WORK INSTRUCTIONS:
Write out exactly the lines below that run from the one containing "POLITECNICO DI BARI" through the one containing "Mostrati risultat", both included, with no other lines.

INPUT DATA:

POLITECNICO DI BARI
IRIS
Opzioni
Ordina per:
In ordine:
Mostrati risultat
==
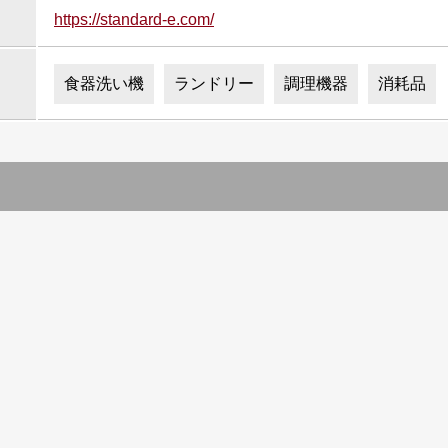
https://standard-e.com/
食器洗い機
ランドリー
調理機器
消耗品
...
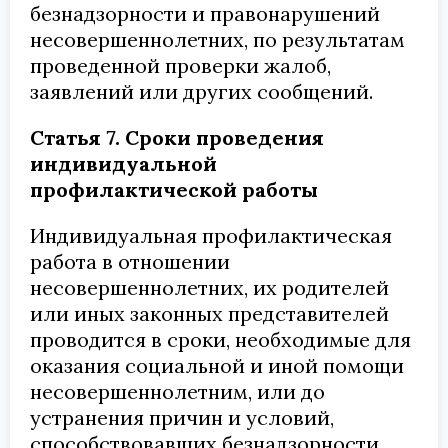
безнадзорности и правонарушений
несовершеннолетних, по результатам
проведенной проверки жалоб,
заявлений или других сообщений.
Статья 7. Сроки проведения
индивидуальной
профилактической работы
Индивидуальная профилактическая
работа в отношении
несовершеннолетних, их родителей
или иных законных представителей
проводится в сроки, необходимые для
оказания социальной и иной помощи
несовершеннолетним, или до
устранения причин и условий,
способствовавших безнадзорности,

OUTPUT BELOW:
POLITECNICO DI BARI
IRIS
Opzioni
Ordina per:
In ordine:
Mostrati risultat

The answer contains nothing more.